Dopiero co Waszyngton chwalił się sukcesami w wojnie z Państwem Islamskim w Iraku – likwidacją jednego z jego przywódców Abu Sayyefa i odbiciem Tikritu. W wyniku ofensywy wojsk irackich wspieranych przez amerykańskie lotnictwo ISIS jest w odwrocie – mówili rzecznicy Pentagonu.
Tymczasem w niedzielę padło Ramadi, stolica sunnickiej prowincji Anbar, 100 km od Bagdadu. Obserwatorzy są zgodni – to największe dotychczas zwycięstwo Państwa Islamskiego. Zabicie Abu Sayyefa nie ma znaczenia, wodzowie dżihadystów są zastępowalni, natomiast łupem zdobywców Ramadi padła kolejna wielka partia broni świeżo przysłanej z Bagdadu.
W łeb bierze strategia USA w Iraku, której podstawą miało być wyszkolenie armii rządowej, aby w walce z ISIS nie musiała korzystać z pomocy popieranej przez Iran szyickiej milicji.
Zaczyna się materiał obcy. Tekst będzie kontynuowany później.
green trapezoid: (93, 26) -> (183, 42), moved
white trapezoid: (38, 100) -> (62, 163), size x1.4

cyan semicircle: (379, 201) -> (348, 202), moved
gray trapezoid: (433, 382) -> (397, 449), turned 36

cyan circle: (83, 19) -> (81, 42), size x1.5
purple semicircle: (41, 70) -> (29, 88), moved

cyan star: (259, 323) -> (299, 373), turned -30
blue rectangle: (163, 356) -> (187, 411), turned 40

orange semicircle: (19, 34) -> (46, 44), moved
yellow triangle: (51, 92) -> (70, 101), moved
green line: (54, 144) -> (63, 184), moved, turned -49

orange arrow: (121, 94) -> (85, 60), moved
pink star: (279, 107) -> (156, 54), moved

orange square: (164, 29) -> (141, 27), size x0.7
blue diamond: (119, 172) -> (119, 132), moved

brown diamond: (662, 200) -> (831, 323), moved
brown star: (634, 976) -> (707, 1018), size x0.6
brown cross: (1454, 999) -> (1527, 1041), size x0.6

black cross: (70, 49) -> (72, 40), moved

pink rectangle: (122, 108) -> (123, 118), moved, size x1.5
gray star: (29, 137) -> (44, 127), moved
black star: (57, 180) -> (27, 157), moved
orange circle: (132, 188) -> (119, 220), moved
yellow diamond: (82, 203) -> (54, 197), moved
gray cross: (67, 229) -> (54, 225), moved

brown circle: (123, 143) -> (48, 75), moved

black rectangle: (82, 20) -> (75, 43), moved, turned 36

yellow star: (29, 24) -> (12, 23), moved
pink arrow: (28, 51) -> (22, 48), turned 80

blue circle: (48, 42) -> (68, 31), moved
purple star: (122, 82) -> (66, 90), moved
Nowy premier iracki, Haider al-Abadi, na apel sunnitów z Anbar wysłał ją na odsiecz nieudolnym wojskom.
Liczono, że Abadi, bardziej skłonny do współpracy z sunnicką mniejszością niż jego poprzednik Nuri al-Maliki, doprowadzi do przeciągnięcia na stronę rządu lokalnych sunnickich liderów – z których część uważa ISIS za mniejsze zło – i powtórzenia niejako operacji z lat 2006–2007, kiedy sunnici z Anbar skierowali się przeciw działającej tam wtedy irackiej Al-Kaidzie. Wówczas jednak główną siłą walczącą z islamistami było wojsko amerykańskie. Obecnie go nie ma i Amerykanie ograniczają się do bombardowań lotniczych. To najwyraźniej nie wystarcza.
Eksperci militarni i specjaliści od Bliskiego Wschodu przewidywali to już wtedy, gdy w lecie ubiegłego roku amerykańskie lotnictwo włączyło się do działań przeciw ISIS. Ataki z powietrza mają ograniczony zasięg, bo chodzi o minimalizację ofiar wśród cywilów.